= Collected data =
○ ○ ○ ○

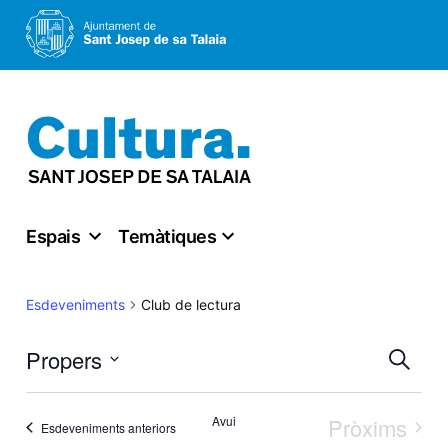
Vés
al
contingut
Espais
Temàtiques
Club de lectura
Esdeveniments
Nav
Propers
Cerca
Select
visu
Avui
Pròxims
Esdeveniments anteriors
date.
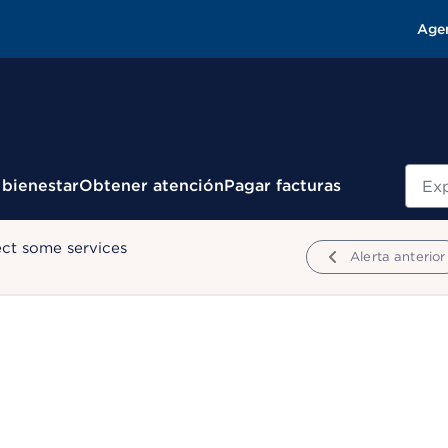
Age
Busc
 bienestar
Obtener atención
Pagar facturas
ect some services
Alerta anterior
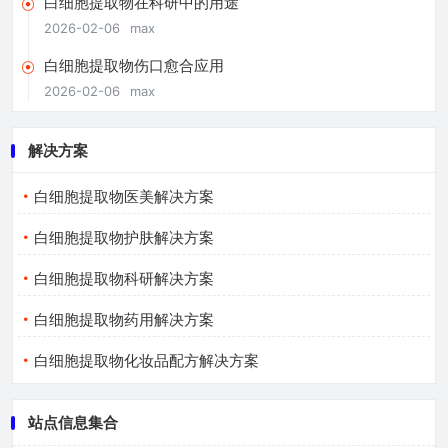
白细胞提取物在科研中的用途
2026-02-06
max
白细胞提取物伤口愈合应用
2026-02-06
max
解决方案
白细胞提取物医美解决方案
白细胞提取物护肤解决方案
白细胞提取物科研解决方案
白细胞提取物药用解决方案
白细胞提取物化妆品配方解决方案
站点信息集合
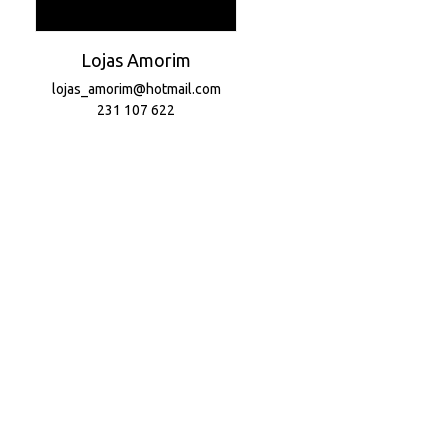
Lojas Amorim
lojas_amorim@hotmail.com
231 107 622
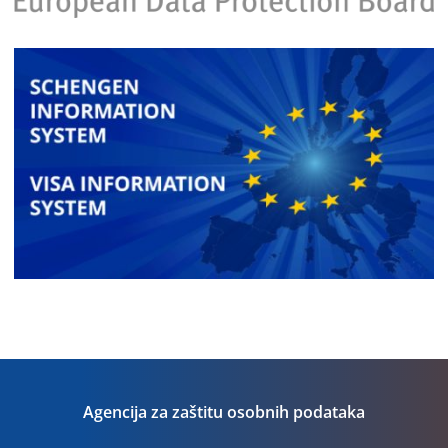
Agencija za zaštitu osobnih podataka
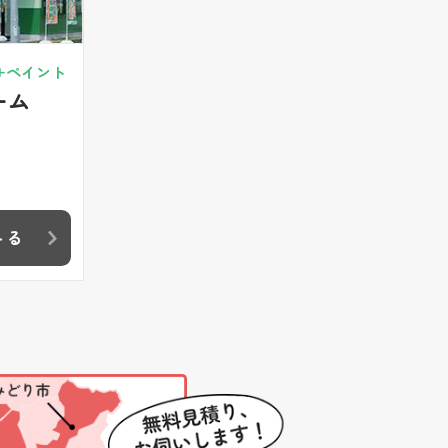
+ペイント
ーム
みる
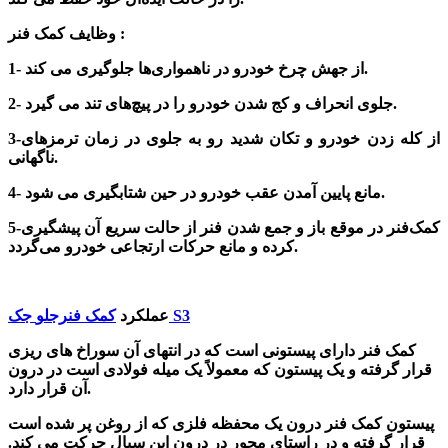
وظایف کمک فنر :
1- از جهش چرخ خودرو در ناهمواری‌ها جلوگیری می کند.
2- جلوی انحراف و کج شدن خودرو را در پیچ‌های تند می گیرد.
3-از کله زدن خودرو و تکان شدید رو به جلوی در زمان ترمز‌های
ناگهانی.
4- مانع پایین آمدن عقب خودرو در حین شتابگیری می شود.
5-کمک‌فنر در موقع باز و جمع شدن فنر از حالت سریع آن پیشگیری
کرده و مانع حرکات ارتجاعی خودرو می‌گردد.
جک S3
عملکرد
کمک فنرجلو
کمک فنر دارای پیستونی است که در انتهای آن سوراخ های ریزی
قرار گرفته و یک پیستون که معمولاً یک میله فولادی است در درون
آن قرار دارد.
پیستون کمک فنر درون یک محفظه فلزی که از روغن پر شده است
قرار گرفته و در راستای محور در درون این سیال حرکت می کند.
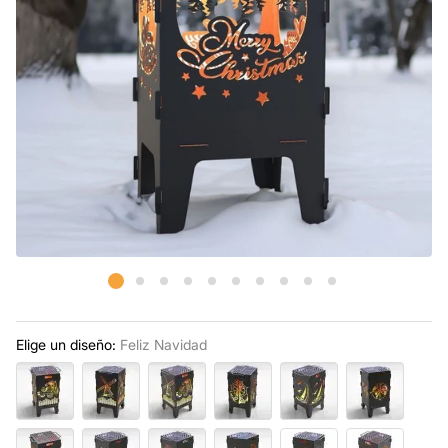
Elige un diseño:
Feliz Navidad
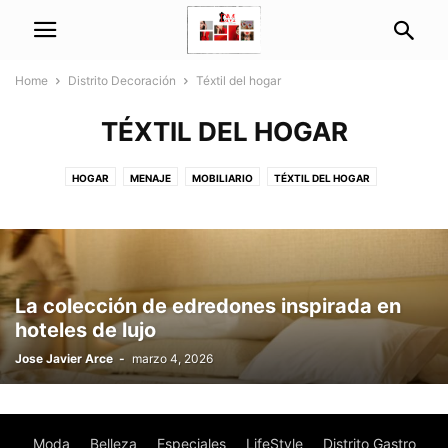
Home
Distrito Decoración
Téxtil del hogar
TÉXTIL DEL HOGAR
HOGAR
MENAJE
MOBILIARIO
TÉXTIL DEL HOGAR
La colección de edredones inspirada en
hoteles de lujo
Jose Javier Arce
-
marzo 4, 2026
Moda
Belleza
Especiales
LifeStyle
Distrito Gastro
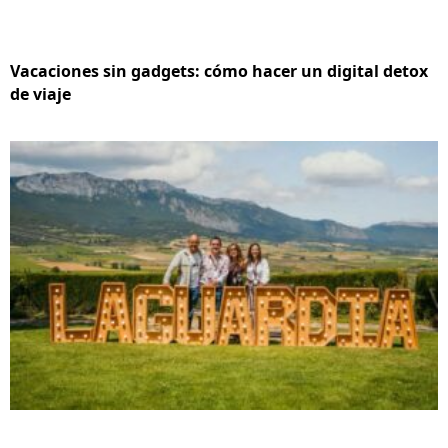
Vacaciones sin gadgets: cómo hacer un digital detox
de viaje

○ ○ ○ ○

= Aim of the exercise =
Give the number of lines above that hold "گرفته", with no other words.

= Solution to the exercise =
2